Researchers have developed a prototype prosthetic hand that sends information two ways: from the brain to the hand and vice versa. The mind-controlled hand, which is connected by electrodes to two of the primary nerves in the arm, is being called "the first prosthetic that will provide real-time sensory feedback for grasping" by Silvestro Micera of the École Polytechnique Fédérale de Lausanne in Switzerland, who is leading work on the project.

Yesterday, at the 2013 Annual Meeting of the American Association for the Advancement of Science in Boston, Micera revealed the results of a four-week trial from 2009 in which an earlier prototype of the hand was attached to an amputee named Pierpaolo Petruzziello.
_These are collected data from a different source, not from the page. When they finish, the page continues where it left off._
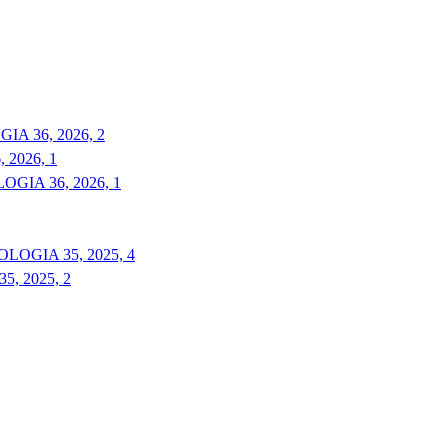
A 36, 2026, 2
2026, 1
GIA 36, 2026, 1
LOGIA 35, 2025, 4
, 2025, 2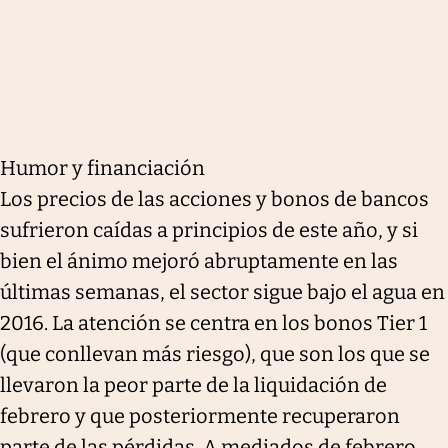
Humor y financiación
Los precios de las acciones y bonos de bancos
sufrieron caídas a principios de este año, y si
bien el ánimo mejoró abruptamente en las
últimas semanas, el sector sigue bajo el agua en
2016. La atención se centra en los bonos Tier 1
(que conllevan más riesgo), que son los que se
llevaron la peor parte de la liquidación de
febrero y que posteriormente recuperaron
parte de las pérdidas. A mediados de febrero,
Intraneural electrodes implanted into his arm allowed him to communicate with — and receive information from — the prosthetic, though the device wasn't attached directly to his arm for the trial. Petruzziello was able to move the bionic hand's fingers and grasp items (see video below), and he reported that he could feel when it was pricked with needles. The trial reinforced researchers' findings that they could decode nerve signals received from the brain to control the prosthetic, and that they could send senses of feeling back to the brain.

Now, researchers have announced plans for a new clinical trial in which an unnamed Italian man in his 20s who lost his arm in an accident will have a new prototype of the device attached to his body for a month. The new version provides sensory feedback from the fingers, palm, and wrists, according to a report from The Independent. Like the previous trial, wires from the electrodes that provide communication between the subject and the prosthetic will be external, and it isn't safe for the patient to be connected for more than a month. The development is the latest in a line of improvements in limb replacement, like the research from the Rehabilitation Institute of Chicago Center for Bionic Medicine that let a man climb the Willis Tower with a mind-controlled "bionic" leg.